(Stored data)

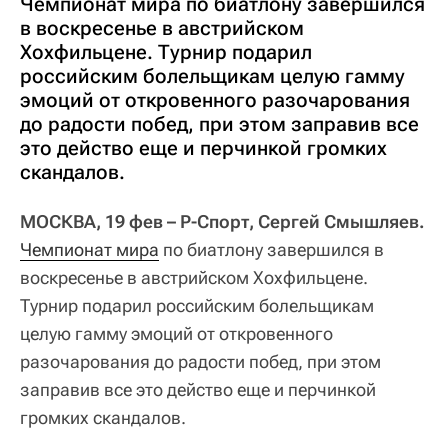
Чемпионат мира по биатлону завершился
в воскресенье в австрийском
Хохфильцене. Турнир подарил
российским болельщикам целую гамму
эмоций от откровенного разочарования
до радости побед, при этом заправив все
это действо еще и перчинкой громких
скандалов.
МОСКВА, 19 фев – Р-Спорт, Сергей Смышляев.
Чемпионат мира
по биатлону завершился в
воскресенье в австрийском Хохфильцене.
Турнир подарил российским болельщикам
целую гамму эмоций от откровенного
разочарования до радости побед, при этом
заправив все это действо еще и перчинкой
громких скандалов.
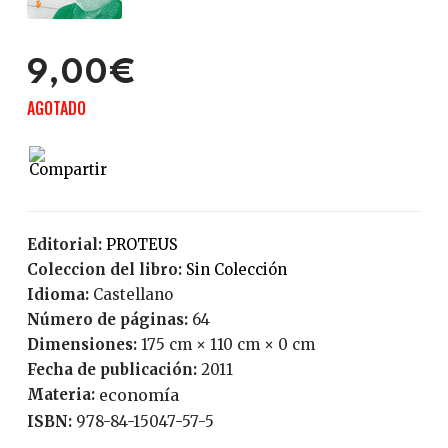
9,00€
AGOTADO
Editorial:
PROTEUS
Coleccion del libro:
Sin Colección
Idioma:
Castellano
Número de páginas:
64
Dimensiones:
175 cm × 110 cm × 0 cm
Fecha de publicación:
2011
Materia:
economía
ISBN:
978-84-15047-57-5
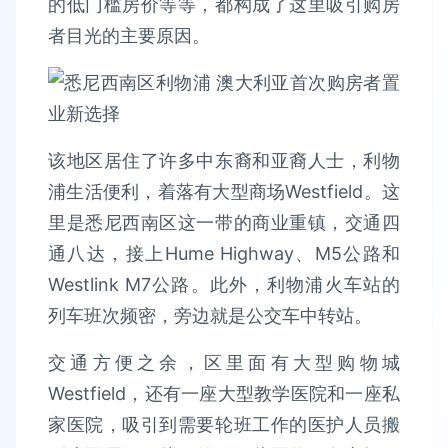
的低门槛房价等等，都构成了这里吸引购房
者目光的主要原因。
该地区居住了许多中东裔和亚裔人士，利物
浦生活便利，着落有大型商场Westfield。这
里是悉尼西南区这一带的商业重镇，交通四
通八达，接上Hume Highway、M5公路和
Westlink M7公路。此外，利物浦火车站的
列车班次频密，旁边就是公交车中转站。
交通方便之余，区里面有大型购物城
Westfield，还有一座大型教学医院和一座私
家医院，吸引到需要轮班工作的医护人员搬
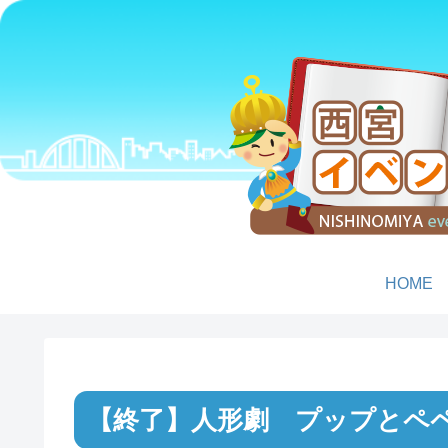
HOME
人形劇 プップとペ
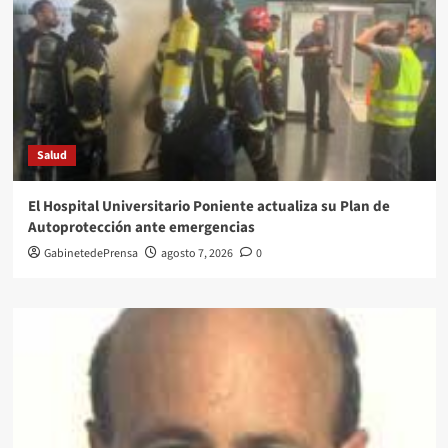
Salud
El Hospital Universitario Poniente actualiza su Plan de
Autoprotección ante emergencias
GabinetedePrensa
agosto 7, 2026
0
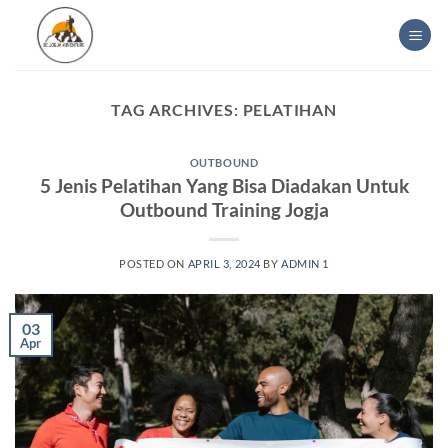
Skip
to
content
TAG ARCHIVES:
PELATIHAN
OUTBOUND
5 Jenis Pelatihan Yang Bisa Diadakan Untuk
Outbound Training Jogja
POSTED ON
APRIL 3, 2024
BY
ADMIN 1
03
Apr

* [Instructions for the task] From the line containing "МОСКВА, 19 фев – Р-Спорт, Сергей Смышляев." to the last line of the entries, copy every line exactly, including both ends, and leave out the pictures.

* [Task response]
МОСКВА, 19 фев – Р-Спорт, Сергей Смышляев.
Чемпионат мира
по биатлону завершился в
воскресенье в австрийском Хохфильцене.
Турнир подарил российским болельщикам
целую гамму эмоций от откровенного
разочарования до радости побед, при этом
заправив все это действо еще и перчинкой
громких скандалов.
9,00€
AGOTADO
Editorial:
PROTEUS
Coleccion del libro:
Sin Colección
Idioma:
Castellano
Número de páginas:
64
Dimensiones:
175 cm × 110 cm × 0 cm
Fecha de publicación:
2011
Materia:
economía
ISBN:
978-84-15047-57-5
的低门槛房价等等，都构成了这里吸引购房
者目光的主要原因。
该地区居住了许多中东裔和亚裔人士，利物
浦生活便利，着落有大型商场Westfield。这
里是悉尼西南区这一带的商业重镇，交通四
通八达，接上Hume Highway、M5公路和
Westlink M7公路。此外，利物浦火车站的
列车班次频密，旁边就是公交车中转站。
交通方便之余，区里面有大型购物城
Westfield，还有一座大型教学医院和一座私
家医院，吸引到需要轮班工作的医护人员搬
HOME
人形劇 プップとペ
Salud
El Hospital Universitario Poniente actualiza su Plan de
Autoprotección ante emergencias
GabinetedePrensa
agosto 7, 2026
0
Skip
to
content
TAG ARCHIVES:
PELATIHAN
OUTBOUND
5 Jenis Pelatihan Yang Bisa Diadakan Untuk
Outbound Training Jogja
POSTED ON
APRIL 3, 2024
BY
ADMIN 1
03
Apr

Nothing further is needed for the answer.